Easton Freeze Tennessee Titans Beat Writer
Add as preferred source on Google
Tennessee Titans head coach Brian Callahan speaks during a press conference at Ascension Saint Thomas Sports Park in Nashville, Tenn., Monday, Jan. 6, 2025.
© Andrew Nelles / The Tennessean / USA TODAY NETWORK via Imagn Images

Happy lying season, everybody.

The NFL regular season has come to a close, and for teams who missed the playoffs, that means it’s time to turn their attention to the draft. And in the case of the Titans, it means a lot of national eyeballs pointed their direction with the 1st overall pick.

Some years, the draft rumor mill begins at pick #2. Nobody questioned who the Bears were selecting 1st overall in 2023, it was always Caleb Williams. But in a class like this one, no one can say for sure what the Titans will do with the first pick in April. Especially not now, in the first week of January.

As draft season ramps up, you’re going to hear a lot of national speculation about who the Titans want with their first pick. Some will be admittedly speculatory, but some will be framed like a sourced, national report.

And here’s the truth of the matter: you shouldn’t listen to them.

This is primarily a matter of timing. It is currently early January. Nobody in media knows who the team prefers, because the team doesn’t know who the team prefers!

That’s not an opinion, that’s a fact. Now, this isn’t to say every reporter who throws out information is full of it. Some are surely clout-chasing liars, but most are just doing their job. They get information from sources they trust, and they put it out there. It’s even fair to say that their information may have been the truth! But the context is key.

At this stage in the game, a reporter may hear “the Titans LOVE Shedeur Sanders”. And the context of that information is liable to be one of a couple different things: it may be an individual source in the front office sharing their own early opinion of a player. It may be an offhand comment about the general vibe in a specific department. It may even be an intentional lie fed to the media to drive up or down the stock of certain players. Teams love to play the information game!

On a more cynical note, it’s liable to be fed from the agency side of things. The vast majority of fans have no idea how much of the narrative is spun by networks of agents. As somebody whose entire professional life revolves around the NFL, even I am regularly underestimating the power of agency information. A strong enough narrative can become reality, and the people in charge of getting people paid in this business are very very good at spinning narratives.

But when you hear early into draft season that a team LOVES a player, here is what it definitively is not: an accurate reflection of how a team truly feels.
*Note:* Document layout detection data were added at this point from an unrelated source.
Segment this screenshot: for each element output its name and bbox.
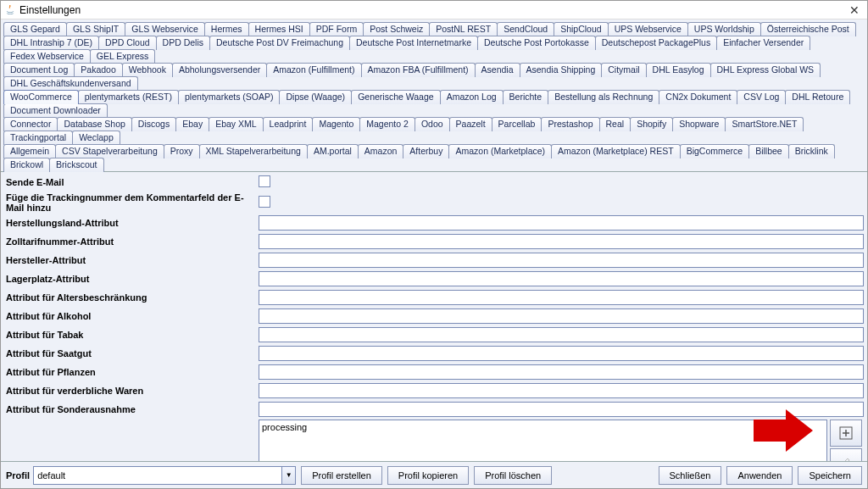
tab-brickowl[interactable]: Brickowl	[3, 158, 50, 172]
profil-select[interactable]: default ▼	[33, 466, 296, 485]
tab-amazon-marketplace-[interactable]: Amazon (Marketplace)	[448, 144, 552, 158]
input-herstellungsland[interactable]	[259, 215, 864, 231]
input-tabak[interactable]	[259, 327, 864, 342]
tab-connector[interactable]: Connector	[3, 117, 58, 131]
input-alkohol[interactable]	[259, 308, 864, 324]
tab-afterbuy[interactable]: Afterbuy	[403, 144, 449, 158]
statuscodes-item[interactable]: processing	[262, 422, 824, 432]
tab-database-shop[interactable]: Database Shop	[57, 117, 131, 131]
input-pflanzen[interactable]	[259, 364, 864, 380]
tab-ebay[interactable]: Ebay	[175, 117, 209, 131]
checkbox-tracking-kommentar[interactable]	[259, 196, 270, 208]
tab-plentymarkets-rest-[interactable]: plentymarkets (REST)	[78, 90, 179, 104]
tab-woocommerce[interactable]: WooCommerce	[3, 90, 79, 104]
tab-allgemein[interactable]: Allgemein	[3, 144, 56, 158]
tab-fedex-webservice[interactable]: Fedex Webservice	[3, 49, 91, 64]
tab-csv-log[interactable]: CSV Log	[737, 90, 786, 104]
tab-weclapp[interactable]: Weclapp	[72, 131, 120, 145]
tab-ebay-xml[interactable]: Ebay XML	[209, 117, 263, 131]
anwenden-button[interactable]: Anwenden	[726, 466, 793, 485]
speichern-button[interactable]: Speichern	[798, 466, 862, 485]
tab-bigcommerce[interactable]: BigCommerce	[680, 144, 750, 158]
tab-hermes[interactable]: Hermes	[204, 22, 249, 36]
tab-pdf-form[interactable]: PDF Form	[309, 22, 364, 36]
tab-paazelt[interactable]: Paazelt	[449, 117, 492, 131]
profil-kopieren-button[interactable]: Profil kopieren	[387, 466, 469, 485]
tab--sterreichische-post[interactable]: Österreichische Post	[760, 22, 856, 36]
tab-deutschepost-packageplus[interactable]: Deutschepost PackagePlus	[595, 36, 717, 50]
tab-amazon-fba-fulfillment-[interactable]: Amazon FBA (Fulfillment)	[361, 63, 476, 77]
tab-real[interactable]: Real	[599, 117, 632, 131]
input-hersteller[interactable]	[259, 253, 864, 268]
statuscode-add-button[interactable]	[830, 420, 862, 447]
tab-gls-shipit[interactable]: GLS ShipIT	[66, 22, 125, 36]
tab-dhl-retoure[interactable]: DHL Retoure	[785, 90, 850, 104]
tab-ups-worldship[interactable]: UPS Worldship	[687, 22, 761, 36]
tab-csv-stapelverarbeitung[interactable]: CSV Stapelverarbeitung	[55, 144, 164, 158]
tab-brickscout[interactable]: Brickscout	[49, 158, 103, 172]
tab-prestashop[interactable]: Prestashop	[541, 117, 599, 131]
tab-cn2x-dokument[interactable]: CN2x Dokument	[659, 90, 737, 104]
tab-trackingportal[interactable]: Trackingportal	[3, 131, 73, 145]
tab-hermes-hsi[interactable]: Hermes HSI	[248, 22, 310, 36]
tab-post-schweiz[interactable]: Post Schweiz	[363, 22, 430, 36]
tab-amazon-fulfillment-[interactable]: Amazon (Fulfillment)	[266, 63, 361, 77]
tab-am-portal[interactable]: AM.portal	[307, 144, 359, 158]
input-alter[interactable]	[259, 290, 864, 305]
tab-smartstore-net[interactable]: SmartStore.NET	[725, 117, 804, 131]
tab-webhook[interactable]: Webhook	[122, 63, 173, 77]
tab-billbee[interactable]: Billbee	[748, 144, 789, 158]
tab-gel-express[interactable]: GEL Express	[90, 49, 155, 64]
tab-magento-2[interactable]: Magento 2	[359, 117, 415, 131]
statuscodes-list[interactable]: processing	[259, 420, 827, 461]
tab-plentymarkets-soap-[interactable]: plentymarkets (SOAP)	[178, 90, 280, 104]
tab-abholungsversender[interactable]: Abholungsversender	[172, 63, 267, 77]
tab-magento[interactable]: Magento	[312, 117, 360, 131]
tab-einfacher-versender[interactable]: Einfacher Versender	[716, 36, 810, 50]
tab-berichte[interactable]: Berichte	[503, 90, 549, 104]
tab-bestellung-als-rechnung[interactable]: Bestellung als Rechnung	[548, 90, 659, 104]
tab-deutsche-post-portokasse[interactable]: Deutsche Post Portokasse	[477, 36, 596, 50]
input-zolltarif[interactable]	[259, 234, 864, 249]
tab-postnl-rest[interactable]: PostNL REST	[429, 22, 498, 36]
tab-amazon[interactable]: Amazon	[358, 144, 404, 158]
tab-dhl-easylog[interactable]: DHL Easylog	[646, 63, 711, 77]
tab-shipcloud[interactable]: ShipCloud	[554, 22, 608, 36]
checkbox-sende-email[interactable]	[259, 175, 270, 187]
tab-gls-webservice[interactable]: GLS Webservice	[125, 22, 205, 36]
tab-sendcloud[interactable]: SendCloud	[497, 22, 554, 36]
tab-deutsche-post-internetmarke[interactable]: Deutsche Post Internetmarke	[349, 36, 478, 50]
profil-loeschen-button[interactable]: Profil löschen	[474, 466, 552, 485]
tab-document-log[interactable]: Document Log	[3, 63, 75, 77]
tab-amazon-marketplace-rest[interactable]: Amazon (Marketplace) REST	[551, 144, 681, 158]
tab-asendia-shipping[interactable]: Asendia Shipping	[520, 63, 603, 77]
tab-pakadoo[interactable]: Pakadoo	[74, 63, 122, 77]
tab-parcellab[interactable]: Parcellab	[492, 117, 542, 131]
tab-odoo[interactable]: Odoo	[415, 117, 450, 131]
schliessen-button[interactable]: Schließen	[659, 466, 722, 485]
tab-leadprint[interactable]: Leadprint	[263, 117, 314, 131]
close-button[interactable]: ✕	[845, 1, 864, 19]
input-lagerplatz[interactable]	[259, 271, 864, 286]
tab-dipse-waage-[interactable]: Dipse (Waage)	[279, 90, 352, 104]
tab-dhl-intraship-7-de-[interactable]: DHL Intraship 7 (DE)	[3, 36, 99, 50]
tab-ups-webservice[interactable]: UPS Webservice	[608, 22, 688, 36]
tab-citymail[interactable]: Citymail	[601, 63, 646, 77]
tab-bricklink[interactable]: Bricklink	[788, 144, 835, 158]
tab-shopify[interactable]: Shopify	[630, 117, 673, 131]
tab-shopware[interactable]: Shopware	[672, 117, 726, 131]
tab-document-downloader[interactable]: Document Downloader	[3, 103, 108, 118]
tab-deutsche-post-dv-freimachung[interactable]: Deutsche Post DV Freimachung	[209, 36, 350, 50]
tab-generische-waage[interactable]: Generische Waage	[351, 90, 441, 104]
statuscode-edit-button[interactable]	[830, 448, 862, 461]
tab-dpd-cloud[interactable]: DPD Cloud	[98, 36, 157, 50]
tab-proxy[interactable]: Proxy	[164, 144, 200, 158]
tab-gls-gepard[interactable]: GLS Gepard	[3, 22, 67, 36]
input-saatgut[interactable]	[259, 346, 864, 361]
profil-erstellen-button[interactable]: Profil erstellen	[301, 466, 382, 485]
tab-xml-stapelverarbeitung[interactable]: XML Stapelverarbeitung	[199, 144, 308, 158]
tab-amazon-log[interactable]: Amazon Log	[440, 90, 504, 104]
tab-discogs[interactable]: Discogs	[131, 117, 176, 131]
tab-dpd-delis[interactable]: DPD Delis	[156, 36, 210, 50]
input-sonderausnahme[interactable]	[259, 402, 864, 417]
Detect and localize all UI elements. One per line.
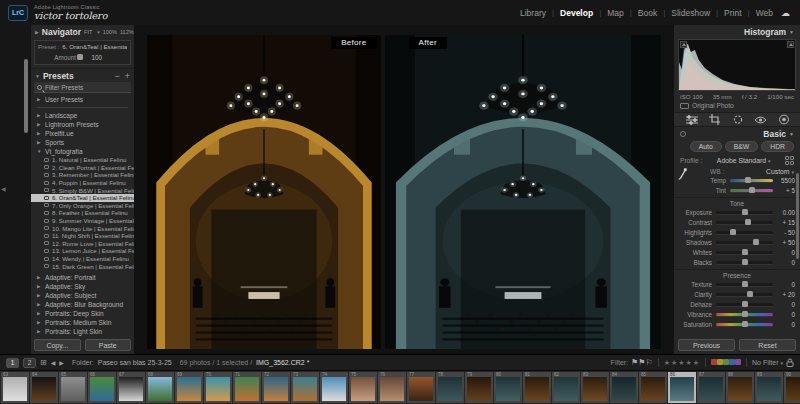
filter-presets-field[interactable]: Filter Presets <box>34 82 131 93</box>
module-slideshow[interactable]: Slideshow <box>671 8 710 18</box>
slider-track[interactable] <box>716 251 773 254</box>
slider-thumb[interactable] <box>749 187 755 193</box>
module-library[interactable]: Library <box>520 8 546 18</box>
red-eye-icon[interactable] <box>754 115 767 125</box>
star-icon[interactable]: ★ <box>664 359 671 366</box>
navigator-panel-header[interactable]: ▶ Navigator FIT▾100%112%▾ <box>31 25 134 39</box>
slider-thumb[interactable] <box>747 291 753 297</box>
panel-switch-icon[interactable] <box>680 131 686 137</box>
slider-track[interactable] <box>716 323 773 326</box>
previous-button[interactable]: Previous <box>678 339 735 351</box>
star-icon[interactable]: ★ <box>693 359 700 366</box>
preset-group-user-presets[interactable]: ▶User Presets <box>31 95 134 104</box>
treatment-bw[interactable]: B&W <box>725 141 758 152</box>
navigator-zoom-0[interactable]: FIT <box>84 29 92 35</box>
filmstrip-thumbnail[interactable]: 73 <box>291 372 319 403</box>
healing-icon[interactable] <box>732 114 744 125</box>
paste-button[interactable]: Paste <box>85 339 132 351</box>
preset-item[interactable]: 8. Feather | Essential Felinu <box>31 209 134 217</box>
module-book[interactable]: Book <box>638 8 657 18</box>
preset-item[interactable]: 4. Poppin | Essential Felinu <box>31 179 134 187</box>
navigator-zoom-1[interactable]: 100% <box>103 29 117 35</box>
preset-group-portraits-deep-skin[interactable]: ▶Portraits: Deep Skin <box>31 309 134 318</box>
slider-thumb[interactable] <box>742 249 748 255</box>
slider-thumb[interactable] <box>742 321 748 327</box>
preset-item[interactable]: 7. Only Orange | Essential Felinu <box>31 202 134 210</box>
filmstrip-thumbnail[interactable]: 67 <box>117 372 145 403</box>
slider-track[interactable] <box>716 221 773 224</box>
slider-track[interactable] <box>730 179 773 182</box>
treatment-hdr[interactable]: HDR <box>761 141 794 152</box>
slider-track[interactable] <box>716 303 773 306</box>
filmstrip-thumbnail[interactable]: 83 <box>581 372 609 403</box>
filmstrip-thumbnail[interactable]: 75 <box>349 372 377 403</box>
collapse-left-panel-icon[interactable]: ◀ <box>1 185 6 192</box>
preset-group-pixelfit-ue[interactable]: ▶Pixelfit.ue <box>31 129 134 138</box>
filmstrip-thumbnail[interactable]: 84 <box>610 372 638 403</box>
star-icon[interactable]: ★ <box>685 359 692 366</box>
slider-thumb[interactable] <box>77 54 83 60</box>
histogram-panel-header[interactable]: Histogram ▼ <box>674 25 800 38</box>
filmstrip-thumbnail[interactable]: 79 <box>465 372 493 403</box>
navigator-zoom-2[interactable]: 112% <box>120 29 134 35</box>
main-window-button[interactable]: 1 <box>6 358 19 368</box>
preset-item[interactable]: 10. Mango Lite | Essential Felinu <box>31 224 134 232</box>
slider-track[interactable] <box>716 283 773 286</box>
filmstrip-thumbnail[interactable]: 72 <box>262 372 290 403</box>
slider-thumb[interactable] <box>745 177 751 183</box>
histogram[interactable] <box>678 39 796 91</box>
preset-group-portraits-light-skin[interactable]: ▶Portraits: Light Skin <box>31 327 134 336</box>
preset-item[interactable]: 11. Night Shift | Essential Felinu <box>31 232 134 240</box>
preset-item[interactable]: 12. Rome Love | Essential Felinu <box>31 240 134 248</box>
slider-thumb[interactable] <box>753 239 759 245</box>
filter-preset-dropdown[interactable]: No Filter▾ <box>752 359 783 366</box>
preset-item[interactable]: 3. Remember | Essential Felinu <box>31 171 134 179</box>
profile-dropdown[interactable]: Adobe Standard▾ <box>706 157 781 164</box>
preset-group-vt-fotograf-a[interactable]: ▼Vt_fotografía <box>31 147 134 156</box>
preset-item[interactable]: 6. Oran&Teal | Essential Felinu <box>31 194 134 202</box>
slider-thumb[interactable] <box>745 219 751 225</box>
slider-thumb[interactable] <box>730 229 736 235</box>
slider-track[interactable] <box>716 293 773 296</box>
second-window-button[interactable]: 2 <box>23 358 36 368</box>
filmstrip-thumbnail[interactable]: 82 <box>552 372 580 403</box>
preset-group-adaptive-blur-background[interactable]: ▶Adaptive: Blur Background <box>31 300 134 309</box>
filmstrip-thumbnail[interactable]: 68 <box>146 372 174 403</box>
preset-group-adaptive-sky[interactable]: ▶Adaptive: Sky <box>31 282 134 291</box>
filmstrip-thumbnail[interactable]: 80 <box>494 372 522 403</box>
masking-icon[interactable] <box>778 114 790 125</box>
previous-photo-icon[interactable]: ◀ <box>51 359 56 366</box>
filmstrip-thumbnail[interactable]: 86 <box>668 372 696 403</box>
after-photo[interactable]: After <box>385 35 661 349</box>
crop-icon[interactable] <box>709 114 721 125</box>
preset-item[interactable]: 1. Natural | Essential Felinu <box>31 156 134 164</box>
preset-item[interactable]: 14. Wendy | Essential Felinu <box>31 255 134 263</box>
filter-lock-icon[interactable] <box>786 358 794 367</box>
filmstrip-thumbnail[interactable]: 77 <box>407 372 435 403</box>
filmstrip-thumbnail[interactable]: 66 <box>88 372 116 403</box>
slider-track[interactable] <box>716 313 773 316</box>
preset-item[interactable]: 13. Lemon Juice | Essential Felinu <box>31 247 134 255</box>
grid-view-icon[interactable]: ⊞ <box>40 358 47 367</box>
preset-group-portraits-medium-skin[interactable]: ▶Portraits: Medium Skin <box>31 318 134 327</box>
preset-item[interactable]: 5. Simply B&W | Essential Felinu <box>31 186 134 194</box>
slider-thumb[interactable] <box>742 301 748 307</box>
right-scrollbar[interactable] <box>796 173 799 259</box>
slider-thumb[interactable] <box>742 281 748 287</box>
before-photo[interactable]: Before <box>147 35 381 349</box>
slider-thumb[interactable] <box>742 311 748 317</box>
filmstrip-thumbnail[interactable]: 76 <box>378 372 406 403</box>
preset-group-landscape[interactable]: ▶Landscape <box>31 111 134 120</box>
slider-track[interactable] <box>716 211 773 214</box>
module-map[interactable]: Map <box>607 8 624 18</box>
slider-track[interactable] <box>716 231 773 234</box>
white-balance-eyedropper-icon[interactable] <box>677 168 687 188</box>
wb-dropdown[interactable]: Custom▾ <box>766 168 794 175</box>
slider-thumb[interactable] <box>742 259 748 265</box>
filmstrip-thumbnail[interactable]: 87 <box>697 372 725 403</box>
filmstrip-thumbnail[interactable]: 88 <box>726 372 754 403</box>
profile-browser-icon[interactable] <box>785 156 794 165</box>
preset-group-adaptive-portrait[interactable]: ▶Adaptive: Portrait <box>31 273 134 282</box>
slider-track[interactable] <box>716 241 773 244</box>
remove-preset-icon[interactable]: − <box>114 71 119 81</box>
Titans Head Coach Brian Callahan has talked multiple times here at the end of the season about he and his coaching staff haven't done any work on the draft yet. Until the regular season ends, these coaches are singularly focused on the games. In his first offseason press conference on Monday, he had this to say about where the team is in their process and what is most important to them:

"You know, I haven't spent much time scouting, but I will be pouring every ounce of myself into that draft class and seeing what it looks like, what those players look like, what they provide, what their strengths and weaknesses are. The other part of it that's critically important is the person. You know, how do they function? What's their leadership style? What's their mental capacity? You know, what's their nervous system, if you will. How do they function in the game and as a player? Those things are really important and those don't come until we get a chance to talk to guys and bring them in and go see pro days and all that. So this process is in it's infancy. It is very, very, very, very early. So to make any proclamations, I think for us at this point on whether a class is good or not, I think is very premature and we've got to do our due diligence on all the players that will be available to us."

Here's all you need to know in order to dismiss the idea that team's know who they love yet: zero coaches across the league have done any real work on these prospects. Front offices have done some, but nothing close to a deep dive. Area scouts haven't emptied and compared notebooks in full staff meetings yet. The personnel departments haven’t met all together in anything close to a comprehensive way yet. Coaching staffs certainly haven’t met with front offices yet.

And as Callahan pointed out at Monday's presser, real flag-planting from the decision makers in this league doesn't happen until they get their hands on these guys. They want to see and feel them move in-person. They want to get them on a whiteboard and in the film room. They want to pick their brains and try to figure out what kind of man each of them is. And none of that happens until the all-star games at the end of January, and then the Combine at the end of February.

It doesn't play well on the internet, but it's just the plain honest truth: It is very early, and any proclamations made right now are premature. Nobody in media knows who the teams like yet, because the teams don't know who they like yet! Use this information as your filter as the rumors start flying hot and heavy this year.